Welcome to the forum. I did that sort of work when I arrived just before the recession and its poorly paid (5€ an hour, even tho I was a nurse practitioner) , irregular and I most certainly didnt earn enough to live on. Alot of these types of companies arent around anymore (many own nursing homes and offer community work) as expats seemed to have gone back to the UK during the recession. That said, the best thing you could do is do some searching on google, see what areas there maybe nursing homes and e-mail them and go over and have a good look around.

But make sure, if they offer you work that it is with a contract so that you have healthcare provided

Jo xxx


----------



## Leper (May 12, 2010)

Hi M Duggan. Welcome to the Forum. Cork has a temperate climate all year round and employment there is on the up. The Irish economy is performing. Wages are on the rise. Things are looking good in Cork and in the rest of Ireland. Even our cricket team is beating world class teams in the cricket World Cup (Just thought I'd get that one in . . .).
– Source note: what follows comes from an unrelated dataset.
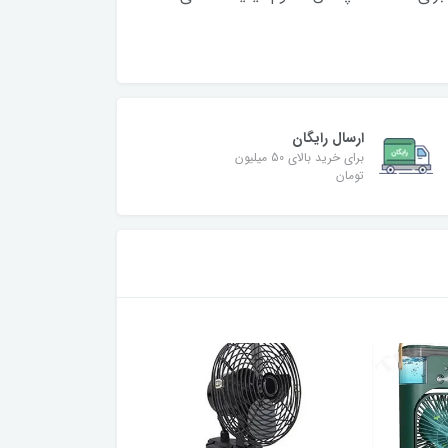
ارسال رایگان
برای خرید بالای 50 میلیون
تومان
Spain and the Spanish people do not have the same resolute as Ireland and the Irish. Outside of the main cities you are unlikely to see any improvement in the Spanish economy for years to come (if not decades or longer). If you are fortunate enough to get a job in the "caring" field you will be very lucky and will work at such a low rate that you'll be scoffed at by your colleagues in Ireland where Health Care workers get €16.00 or thereabouts an hour. If you don't have perfect Spanish (I mean perfect Spanish) alone is enough reason not to seek work in Spain.

If you have a Plan B. Forget it for Spain. Don't undervalue your qualification. Stay in Ireland and use Spain for your holidays.


----------



## mduggan (Feb 23, 2015)

*Moving to Nerja*

Thanks to those that replied to my request. All the best !


----------